Your task is to copy every line of the entries that contains "фрукты".

▶

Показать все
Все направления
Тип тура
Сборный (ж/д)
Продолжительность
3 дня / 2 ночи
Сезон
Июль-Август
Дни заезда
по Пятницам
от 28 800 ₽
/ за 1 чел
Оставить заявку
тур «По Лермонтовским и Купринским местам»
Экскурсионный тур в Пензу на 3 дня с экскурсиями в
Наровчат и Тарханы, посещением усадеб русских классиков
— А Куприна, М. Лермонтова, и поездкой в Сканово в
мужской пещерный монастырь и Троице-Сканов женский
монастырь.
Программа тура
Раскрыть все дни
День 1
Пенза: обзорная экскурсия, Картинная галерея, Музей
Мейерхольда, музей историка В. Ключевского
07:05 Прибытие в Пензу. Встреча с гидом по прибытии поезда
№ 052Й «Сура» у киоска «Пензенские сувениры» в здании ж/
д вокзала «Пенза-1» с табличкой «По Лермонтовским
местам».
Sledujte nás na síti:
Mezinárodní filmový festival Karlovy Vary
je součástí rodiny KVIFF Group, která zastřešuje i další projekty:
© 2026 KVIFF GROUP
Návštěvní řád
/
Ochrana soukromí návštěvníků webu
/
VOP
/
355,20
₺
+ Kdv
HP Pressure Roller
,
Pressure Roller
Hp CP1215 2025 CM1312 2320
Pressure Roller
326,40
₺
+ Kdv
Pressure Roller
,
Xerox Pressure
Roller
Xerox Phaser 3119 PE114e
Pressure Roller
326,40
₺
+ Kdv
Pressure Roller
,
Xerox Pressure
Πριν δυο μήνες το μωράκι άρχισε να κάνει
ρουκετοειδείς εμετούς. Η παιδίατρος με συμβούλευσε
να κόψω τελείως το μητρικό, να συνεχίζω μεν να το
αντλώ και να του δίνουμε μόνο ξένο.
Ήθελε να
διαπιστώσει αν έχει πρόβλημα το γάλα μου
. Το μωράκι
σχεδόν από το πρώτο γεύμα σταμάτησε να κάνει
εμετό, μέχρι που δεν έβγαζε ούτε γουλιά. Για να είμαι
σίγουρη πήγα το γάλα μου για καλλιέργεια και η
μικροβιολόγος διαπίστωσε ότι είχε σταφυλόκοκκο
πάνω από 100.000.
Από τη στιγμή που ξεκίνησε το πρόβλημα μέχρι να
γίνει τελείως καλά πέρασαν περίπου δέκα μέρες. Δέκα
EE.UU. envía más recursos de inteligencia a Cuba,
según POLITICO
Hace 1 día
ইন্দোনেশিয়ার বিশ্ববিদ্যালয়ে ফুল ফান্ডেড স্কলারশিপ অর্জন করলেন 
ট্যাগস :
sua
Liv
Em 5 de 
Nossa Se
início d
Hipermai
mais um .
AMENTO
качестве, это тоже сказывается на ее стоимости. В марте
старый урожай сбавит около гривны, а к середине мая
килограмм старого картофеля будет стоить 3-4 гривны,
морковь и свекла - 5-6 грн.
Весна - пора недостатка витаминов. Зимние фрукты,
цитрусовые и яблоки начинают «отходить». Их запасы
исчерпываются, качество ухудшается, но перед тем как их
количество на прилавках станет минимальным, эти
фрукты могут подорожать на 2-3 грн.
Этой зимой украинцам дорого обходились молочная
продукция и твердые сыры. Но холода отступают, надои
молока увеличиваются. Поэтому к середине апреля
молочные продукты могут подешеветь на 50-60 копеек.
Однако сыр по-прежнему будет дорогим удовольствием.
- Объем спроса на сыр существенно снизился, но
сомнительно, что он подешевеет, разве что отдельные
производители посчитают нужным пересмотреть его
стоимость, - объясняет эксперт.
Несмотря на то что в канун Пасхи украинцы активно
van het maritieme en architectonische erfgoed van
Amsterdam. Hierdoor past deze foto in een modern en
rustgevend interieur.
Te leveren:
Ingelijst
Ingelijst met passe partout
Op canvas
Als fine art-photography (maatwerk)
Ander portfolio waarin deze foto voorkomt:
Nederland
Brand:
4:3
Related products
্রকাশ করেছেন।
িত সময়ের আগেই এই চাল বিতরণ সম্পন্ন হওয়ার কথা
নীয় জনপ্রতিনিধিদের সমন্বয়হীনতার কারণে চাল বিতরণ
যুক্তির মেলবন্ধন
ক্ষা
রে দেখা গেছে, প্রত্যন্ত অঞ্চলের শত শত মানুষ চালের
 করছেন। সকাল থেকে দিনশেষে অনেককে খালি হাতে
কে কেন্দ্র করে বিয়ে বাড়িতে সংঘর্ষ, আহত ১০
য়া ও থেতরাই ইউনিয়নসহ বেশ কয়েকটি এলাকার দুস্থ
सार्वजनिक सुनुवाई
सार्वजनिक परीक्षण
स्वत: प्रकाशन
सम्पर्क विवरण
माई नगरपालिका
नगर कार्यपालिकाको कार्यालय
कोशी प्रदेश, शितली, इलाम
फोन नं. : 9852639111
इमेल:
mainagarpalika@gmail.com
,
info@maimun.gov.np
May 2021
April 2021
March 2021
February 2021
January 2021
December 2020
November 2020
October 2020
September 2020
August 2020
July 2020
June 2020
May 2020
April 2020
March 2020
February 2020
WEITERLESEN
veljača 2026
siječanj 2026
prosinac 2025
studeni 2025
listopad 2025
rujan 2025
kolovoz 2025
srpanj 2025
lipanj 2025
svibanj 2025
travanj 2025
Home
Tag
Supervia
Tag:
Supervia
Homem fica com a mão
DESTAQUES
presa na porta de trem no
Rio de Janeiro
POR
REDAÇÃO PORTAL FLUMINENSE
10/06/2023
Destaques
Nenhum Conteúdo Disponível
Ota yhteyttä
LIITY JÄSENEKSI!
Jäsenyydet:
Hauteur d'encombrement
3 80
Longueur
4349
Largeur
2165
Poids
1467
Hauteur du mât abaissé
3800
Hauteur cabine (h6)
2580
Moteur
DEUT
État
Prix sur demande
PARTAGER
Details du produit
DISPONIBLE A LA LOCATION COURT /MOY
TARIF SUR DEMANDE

◀

### TASK RESULT
Весна - пора недостатка витаминов. Зимние фрукты,
фрукты могут подорожать на 2-3 грн.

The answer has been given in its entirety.